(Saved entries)
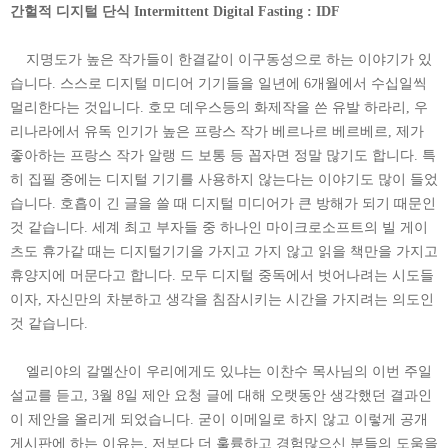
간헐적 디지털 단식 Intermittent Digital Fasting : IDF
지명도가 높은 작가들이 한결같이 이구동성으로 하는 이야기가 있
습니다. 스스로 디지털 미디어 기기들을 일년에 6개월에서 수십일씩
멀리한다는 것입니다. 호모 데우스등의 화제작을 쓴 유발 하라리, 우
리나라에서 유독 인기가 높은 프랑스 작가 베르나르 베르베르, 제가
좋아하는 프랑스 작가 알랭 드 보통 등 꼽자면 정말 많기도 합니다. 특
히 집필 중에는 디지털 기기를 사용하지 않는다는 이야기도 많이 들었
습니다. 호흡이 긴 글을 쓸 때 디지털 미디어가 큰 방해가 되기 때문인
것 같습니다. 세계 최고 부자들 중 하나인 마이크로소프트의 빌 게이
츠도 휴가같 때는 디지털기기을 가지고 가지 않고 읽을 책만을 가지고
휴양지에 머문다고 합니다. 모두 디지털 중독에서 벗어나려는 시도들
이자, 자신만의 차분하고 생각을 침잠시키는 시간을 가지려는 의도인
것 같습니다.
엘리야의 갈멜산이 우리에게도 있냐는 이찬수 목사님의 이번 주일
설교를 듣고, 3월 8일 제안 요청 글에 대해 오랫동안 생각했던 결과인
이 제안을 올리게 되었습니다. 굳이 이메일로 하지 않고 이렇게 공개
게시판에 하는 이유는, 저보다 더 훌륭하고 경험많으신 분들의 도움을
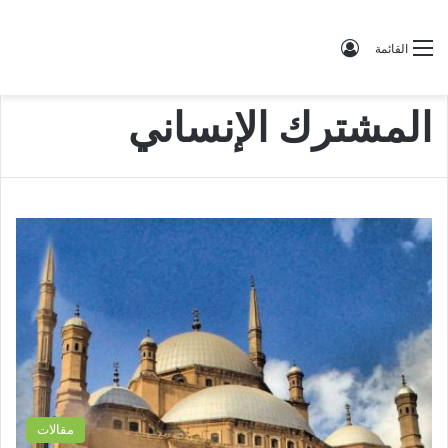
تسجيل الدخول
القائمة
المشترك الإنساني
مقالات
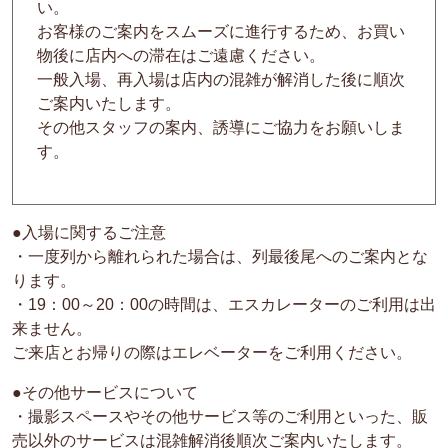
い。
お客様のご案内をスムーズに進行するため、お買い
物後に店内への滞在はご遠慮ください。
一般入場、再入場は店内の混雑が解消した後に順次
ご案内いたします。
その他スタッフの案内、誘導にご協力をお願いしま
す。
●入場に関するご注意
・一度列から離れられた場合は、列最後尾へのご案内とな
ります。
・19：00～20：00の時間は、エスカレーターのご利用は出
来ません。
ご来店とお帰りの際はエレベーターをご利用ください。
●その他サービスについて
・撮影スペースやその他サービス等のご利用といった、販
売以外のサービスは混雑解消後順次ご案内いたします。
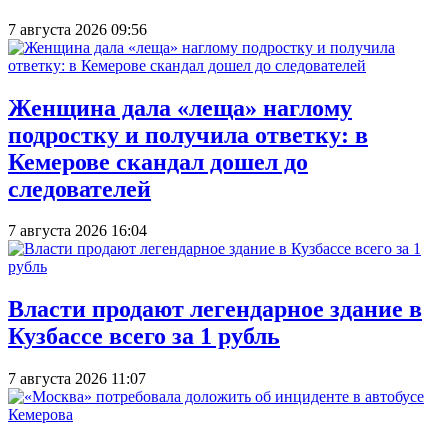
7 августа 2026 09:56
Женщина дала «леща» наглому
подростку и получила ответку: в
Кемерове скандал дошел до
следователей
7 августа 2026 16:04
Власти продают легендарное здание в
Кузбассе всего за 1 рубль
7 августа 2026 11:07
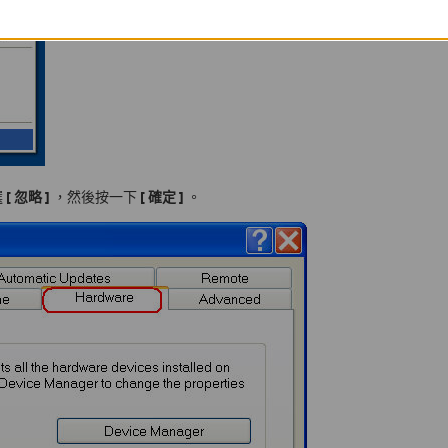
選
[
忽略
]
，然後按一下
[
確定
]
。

> [Your objective]: Without including any pictures, output all the entries above exactly.

> [Written answer]:
간헐적 디지털 단식 Intermittent Digital Fasting : IDF
지명도가 높은 작가들이 한결같이 이구동성으로 하는 이야기가 있
습니다. 스스로 디지털 미디어 기기들을 일년에 6개월에서 수십일씩
멀리한다는 것입니다. 호모 데우스등의 화제작을 쓴 유발 하라리, 우
리나라에서 유독 인기가 높은 프랑스 작가 베르나르 베르베르, 제가
좋아하는 프랑스 작가 알랭 드 보통 등 꼽자면 정말 많기도 합니다. 특
히 집필 중에는 디지털 기기를 사용하지 않는다는 이야기도 많이 들었
습니다. 호흡이 긴 글을 쓸 때 디지털 미디어가 큰 방해가 되기 때문인
것 같습니다. 세계 최고 부자들 중 하나인 마이크로소프트의 빌 게이
츠도 휴가같 때는 디지털기기을 가지고 가지 않고 읽을 책만을 가지고
휴양지에 머문다고 합니다. 모두 디지털 중독에서 벗어나려는 시도들
이자, 자신만의 차분하고 생각을 침잠시키는 시간을 가지려는 의도인
것 같습니다.
엘리야의 갈멜산이 우리에게도 있냐는 이찬수 목사님의 이번 주일
설교를 듣고, 3월 8일 제안 요청 글에 대해 오랫동안 생각했던 결과인
이 제안을 올리게 되었습니다. 굳이 이메일로 하지 않고 이렇게 공개
게시판에 하는 이유는, 저보다 더 훌륭하고 경험많으신 분들의 도움을
تسجيل الدخول
القائمة
المشترك الإنساني
مقالات
い。
お客様のご案内をスムーズに進行するため、お買い
物後に店内への滞在はご遠慮ください。
一般入場、再入場は店内の混雑が解消した後に順次
ご案内いたします。
その他スタッフの案内、誘導にご協力をお願いしま
す。
●入場に関するご注意
・一度列から離れられた場合は、列最後尾へのご案内とな
ります。
・19：00～20：00の時間は、エスカレーターのご利用は出
来ません。
ご来店とお帰りの際はエレベーターをご利用ください。
●その他サービスについて
・撮影スペースやその他サービス等のご利用といった、販
売以外のサービスは混雑解消後順次ご案内いたします。
7 августа 2026 09:56
Женщина дала «леща» наглому
подростку и получила ответку: в
Кемерове скандал дошел до
следователей
7 августа 2026 16:04
Власти продают легендарное здание в
Кузбассе всего за 1 рубль
7 августа 2026 11:07
選
[
忽略
]
，然後按一下
[
確定
]
。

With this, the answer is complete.